CEE countries that apply traditional corporate taxation invariably allow losses incurred in earlier years to be carried forward and offset against a positive tax base in a later year. Still, only five countries allow unrestricted loss carry-forward. The counties also readily apply withholding tax on interest, dividend, and royalty revenues (at a rate of 15%, or even 19-20%), excluding Latvia and Hungary, which still do not impose withholding tax on capital gains. Group corporate taxation is now available in Germany and Hungary; previously, it was only available in Austria, Poland, Bosnia and Herzegovina.
Mazars finds that the biggest challenge regarding transfer pricing in the past year was reacting to the impact of the pandemic. The emerging new crisis upset the reasonably expected profit levels, and multinational corporations had to intervene in their pricing structures. It is still a question how much the tax authorities will scrutinize the Covid hit tax base levels that will fall significantly below those of the pre-pandemic years.
The OECD’s BEPS (“Base Erosion and Profit Shifting”) initiative drew attention to the fact that tax authorities need to concentrate more on possible cross-border transactions within corporate groups. By 2022, following the introduction of documentation obligations for large taxpayers in Montenegro, transfer pricing regulations have been in effect in all CEE countries but Moldova. In addition, taxpayers operating in the CEE region also had to participate actively in the CBC reporting system.
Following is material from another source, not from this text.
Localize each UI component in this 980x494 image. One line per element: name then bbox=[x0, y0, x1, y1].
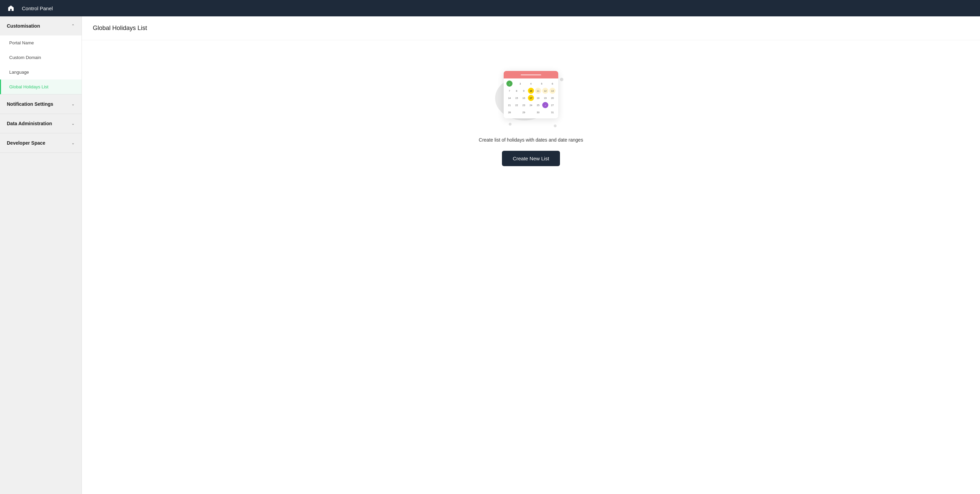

The OECD’s “country-by-country reporting” (CbCR) aims to improve transparency by making the information needed to assess tax risks available to local tax authorities.
In corporate taxation, the decision by the OECD and the G20 to introduce a global minimum tax forecasts significant changes. The proposal aspires to impose a 15% minimum tax rate on large multinational companies from 2023. Though there may be twists and turns, it is clear that there will be less and less opportunity for multinational companies to lower taxes by shifting profits and eroding their tax base.